A Mineral Organic Crafts é um negócio que surgiu em plena pandemia e que cria peças de artesanato em cerâmica perfumada no mercado nacional e internacional. Em entrevista à PME Magazine, Cláudia Gomes, fundadora e diretora criativa da Mineral Organic Crafts, conta-nos um pouco sobre a marca e o seu crescimento nestes dois anos, os principais desafios da empresa, a participação na Maison & Objet e os planos futuros.

PME Magazine (PME Mag.) – Como surgiu esta marca?

Cláudia Gomes (C. G.) – A Mineral Organic Crafts surgiu em 2020, em plena pandemia. Com a pausa forçada devido à Covid-19, surgiu a oportunidade de experimentar o artesanato em cerâmica perfumada, sendo que o objetivo à data passava por criar uma pequena linha de lembranças para a minha Peculiar Comunicação, o projeto de consultoria de comunicação e organização de eventos que fundei em 2017. A ideia já era antiga e já sabia exatamente qual a matéria-prima que queria explorar (gesso cerâmico).
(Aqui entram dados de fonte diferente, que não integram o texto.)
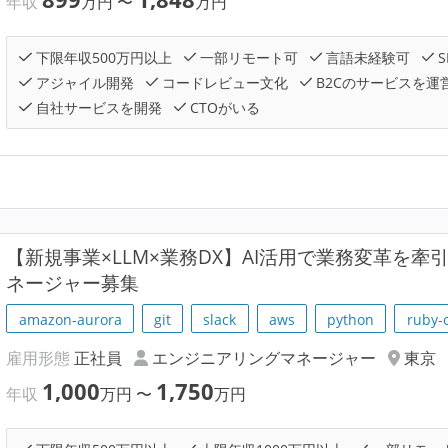
年収
万円
〜
万円
下限年収500万円以上
一部リモート可
言語未経験可
S
アジャイル開発
コードレビュー文化
B2Cのサービスを運
自社サービスを開発
CTOがいる
【新規事業×LLM×業務DX】AI活用で業務変革を
ネージャー募集
amazon-aurora
git
slack
aws
python
ruby-o
雇用形態
正社員
エンジニアリングマネージャー
東京
1,000
1,750
年収
万円
〜
万円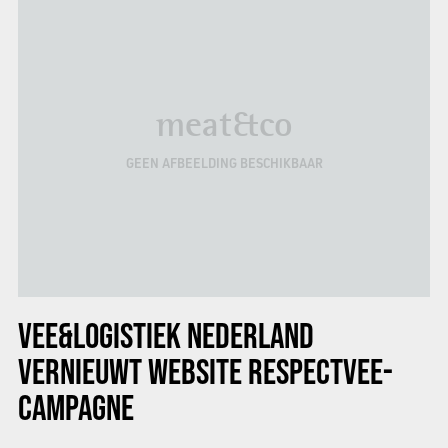
meat&co
GEEN AFBEELDING BESCHIKBAAR
VEE&LOGISTIEK NEDERLAND
VERNIEUWT WEBSITE RESPECTVEE-
CAMPAGNE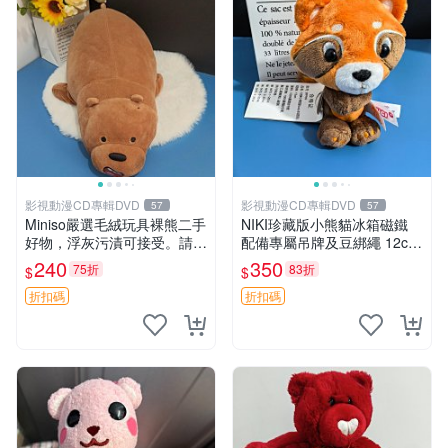
影視動漫CD專輯DVD
影視動漫CD專輯DVD
57
57
Miniso嚴選毛絨玩具裸熊二手
NIKI珍藏版小熊貓冰箱磁鐵
好物，浮灰污漬可接受。請詳
配備專屬吊牌及豆綁繩 12cm
閱照片再下單，售出不退不
廢品嚴選 好評推薦 小熊貓冰
240
350
75折
83折
$
$
換。全新品相收藏推薦。 裸
箱貼 磁鐵掛件 冰箱飾品
熊 毛絨玩具 收藏
折扣碼
折扣碼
No entanto, a falta de tempo acabava sempre por ser dissuasora e, em todos os eventos particulares e corporativos que desenvolvia, acabava por adjudicar os “gifts” a parceiros externos, apesar de raramente encontrar o que realmente queria. Estava na altura de ter uma proposta com a minha assinatura, onde conseguisse controlar o processo de produção do início ao fim. Lancei a Mineral em maio de 2020 com um plano de negócios simples que passava por desenvolver cerca de 20 modelos para testar o mercado, sem imaginar que um dia o volume de negócios da Mineral se sobreporia ao da Peculiar Comunicação e que, três anos depois, tivesse mais de 200 modelos no catálogo, dezenas de revendedores em Portugal e no estrangeiro e várias participações nas maiores feiras mundiais de decoração de interiores. Eu e o meu marido, Paulo Santos, que agora trabalha comigo a tempo inteiro na Mineral, nunca imaginámos que este projeto (agora um projeto conjunto) nos iria proporcionar uma reconversão profissional desta magnitude, mas fomo-nos sempre adaptando ao crescimento e às mudanças de forma muito natural. Na realidade, quando fundei o projeto sabia que ele teria vida própria e independente dos restantes projetos que já fundara e que a marca tinha potencial para escalar, daí ter optado por um nome em inglês para evitar limitações de idioma. Não sabia é que seria tão rápido e que iria transformar-se num negócio de família e com um raio de abrangência tão grande em termos de nicho de mercado.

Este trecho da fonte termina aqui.